▶ What is expected: From the listing below, pick out each line with the word "tecnologías".

▶ Given data:
#####

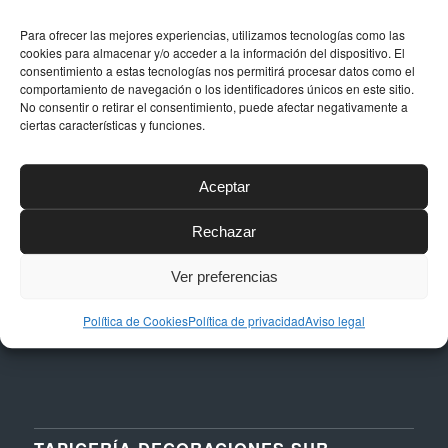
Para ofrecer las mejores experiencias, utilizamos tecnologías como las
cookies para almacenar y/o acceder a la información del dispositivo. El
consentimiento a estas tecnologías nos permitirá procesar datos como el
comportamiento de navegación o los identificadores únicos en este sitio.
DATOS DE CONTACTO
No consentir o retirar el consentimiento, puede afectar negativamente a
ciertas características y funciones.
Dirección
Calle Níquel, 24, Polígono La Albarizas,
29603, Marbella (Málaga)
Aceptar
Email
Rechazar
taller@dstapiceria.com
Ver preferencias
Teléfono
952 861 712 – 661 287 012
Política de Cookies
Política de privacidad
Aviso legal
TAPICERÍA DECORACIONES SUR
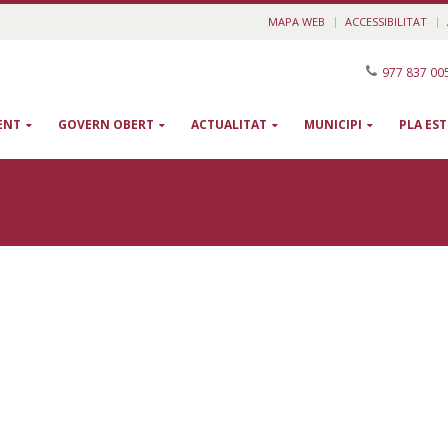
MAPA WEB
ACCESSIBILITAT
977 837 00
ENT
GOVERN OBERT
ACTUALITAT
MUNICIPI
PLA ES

#####

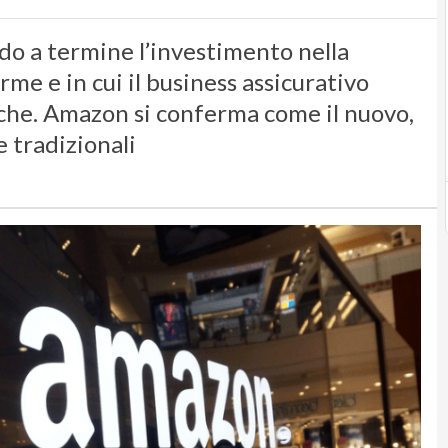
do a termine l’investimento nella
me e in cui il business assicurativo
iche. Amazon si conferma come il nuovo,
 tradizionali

#####

▶ Answer box:
Para ofrecer las mejores experiencias, utilizamos tecnologías como las
consentimiento a estas tecnologías nos permitirá procesar datos como el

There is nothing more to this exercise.